COA takes tough stand on Wisconsin’s accident reporting statute
County of Monroe v. Kling, 2022AP339, 12/30/22, District 4, (1-judge opinion, ineligible for publication); case activity (including briefs)
Section 346.70(1) governs a driver’s duty to report a car accident. When the accident does not cause injury or death, the driver must report the “total damage to property owned by any one person. . . to an apparent value of $1,000 or more” to the authorities by “the quickest means of communication.” There are no published opinions interpreting and applying this language. This decision construes it against drivers and affirms the civil forfeiture entered against Kling.
Defendant failed to make timely jury demand in OWI 1st case
Washington County v. Justin David Dettmering, 2022AP941, District 2, 12/21/22 (one-judge decision; ineligible for publication); case activity (including briefs)
Dettmering didn’t demand a jury within the time indicated on the citation he was issued for OWI 1st, but he later claimed he should get a jury because he wasn’t advised of his right to a jury at his first court appearance as required by § 345.34(1). The court of appeals rejects his claim.

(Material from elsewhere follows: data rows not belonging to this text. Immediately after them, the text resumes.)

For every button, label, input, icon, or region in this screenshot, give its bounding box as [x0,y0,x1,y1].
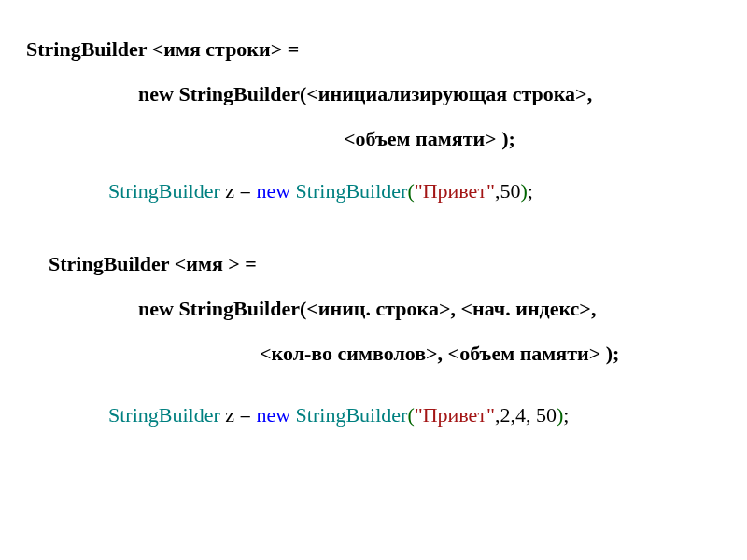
var-decl: z = [225,179,256,203]
args: ,50 [495,179,521,203]
example1: StringBuilder z = new StringBuilder("При… [108,179,721,203]
syntax2-line3-rest: <кол-во символов>, <объем памяти> ); [260,342,619,365]
syntax1-line3: <объем памяти> ); [344,127,721,151]
syntax2-line2: new StringBuilder(<иниц. строка>, <нач. … [138,297,721,321]
paren-open: ( [407,403,414,427]
var-decl: z = [225,403,256,427]
constructor-name: StringBuilder [296,179,408,203]
type-name: StringBuilder [108,179,225,203]
keyword-stringbuilder: StringBuilder [49,252,169,275]
new-keyword: new [256,179,295,203]
keyword-new: new [138,297,178,320]
args: ,2,4, 50 [495,403,557,427]
keyword-stringbuilder: StringBuilder [26,37,147,61]
syntax1-line2-rest: (<инициализирующая строка>, [300,82,592,105]
syntax1-line1-rest: <имя строки> = [147,37,299,61]
syntax1-line1: StringBuilder <имя строки> = [26,37,721,62]
new-keyword: new [256,403,295,427]
paren-open: ( [407,179,414,203]
syntax1-line3-rest: <объем памяти> ); [344,127,515,150]
example2: StringBuilder z = new StringBuilder("При… [108,403,721,427]
paren-close: ) [520,179,527,203]
semicolon: ; [528,179,533,203]
string-literal: "Привет" [415,403,495,427]
keyword-stringbuilder: StringBuilder [178,82,300,105]
keyword-stringbuilder: StringBuilder [178,297,300,320]
syntax1-line2: new StringBuilder(<инициализирующая стро… [138,82,721,106]
constructor-name: StringBuilder [296,403,408,427]
syntax2-line2-rest: (<иниц. строка>, <нач. индекс>, [300,297,596,320]
string-literal: "Привет" [415,179,495,203]
type-name: StringBuilder [108,403,225,427]
syntax2-line1-rest: <имя > = [169,252,257,275]
semicolon: ; [563,403,569,427]
slide-content: StringBuilder <имя строки> = new StringB… [0,0,747,446]
syntax2-line1: StringBuilder <имя > = [49,252,721,276]
keyword-new: new [138,82,178,105]
syntax2-line3: <кол-во символов>, <объем памяти> ); [260,342,721,366]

Extra information from officer about implied consent law didn’t make refusal proper
State v. Roman C. Ozimek, 2021AP452, District 3, 11/22/22 (one-judge decision; ineligible for publication); case activity (including briefs)
Ozimek challenges the revocation of his driving privileges for refusing a blood draw after he was arrested for OWI. The court of appeals rejects his claim that the circuit court should have considered evidence that the officer misinformed Ozimek of his “constitutional right” to obtain his own chemical testing without having to first consent to the officer’s request for chemical testing.